8. Set explicit performance budgets: views <200 ms first paint up to 5k entries; virtual-scroll above that; treat any vault with >50k notes as the threshold to test alternative backends. (TaskNotes proved 30k is fine on Bases with virtual scrolling.)

Caveats

• The primary source URL (cybersader.github.io/crosswalker/agent-context/zz-challenges/27-bases-query-layer-architecture/) was not retrievable during this research — the static-site host returned permission errors to both web_fetch and was absent from search indexes. The challenge’s exact prompt, constraints, and any acceptance criteria the author specified are therefore not quoted. The analysis is reconstructed from: (a) the Crosswalker project description in cybersader/awesome-obsidian-and-cyber, (b) the closely related cybersader.github.io/tasknotes/ documentation site (which the author maintains), (c) the TaskNotes v3→v4 architecture migration as an in-house precedent, and (d) the public Obsidian Bases API surface.
• Bases is a moving target. Statements about its API (no public results API, no plugin-extensible functions) reflect the state as of late 2025 / Obsidian 1.10–1.12. The two Obsidian-forum feature requests cited (#109612, #110660) are open, not shipped — treat any architecture that depends on them as speculative.
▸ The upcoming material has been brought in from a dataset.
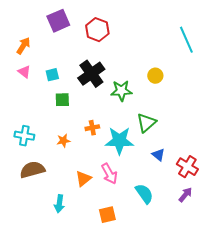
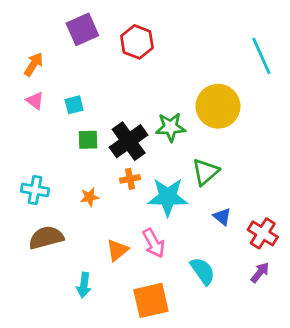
black cross: (91, 74) -> (129, 141), moved
yellow circle: (155, 76) -> (218, 106), size x2.0
orange square: (107, 215) -> (151, 300), size x1.5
• TaskNotes’ “delete thousands of lines” claim is the developer’s own framing in the 4.0.1 release notes; it is consistent with the visible diff (FilterBar removed, FilterService shrunk) but is a self-report, not an independent measurement.
• “Crosswalker” is a name shared by at least three projects (Cybersader’s Obsidian tool, Washington Post’s text-join utility, and Crosswalkersam’s RF hardware repo). Sources here have been filtered to the Cybersader project; do not conflate with the WaPo tool, which is a single-purpose CSV-matcher and architecturally unrelated.
• The recommendation to model crosswalks as edge-notes contradicts the original Crosswalker README sketch (which proposed link-attached metadata like framework_here:: [CIS 1.1](...) {...}). This is a deliberate, opinionated reversal grounded in what Bases can actually query; reasonable people could disagree, especially if Obsidian ships typed-link metadata.
• No code from the Crosswalker repository itself was inspected in this research — only its README descriptions in adjacent repos. If the codebase already commits to a different architecture (e.g., a Datacore-style engine), Stage 0–1 of the migration plan should be re-scoped to “absorb existing services into the Repository port” rather than greenfield.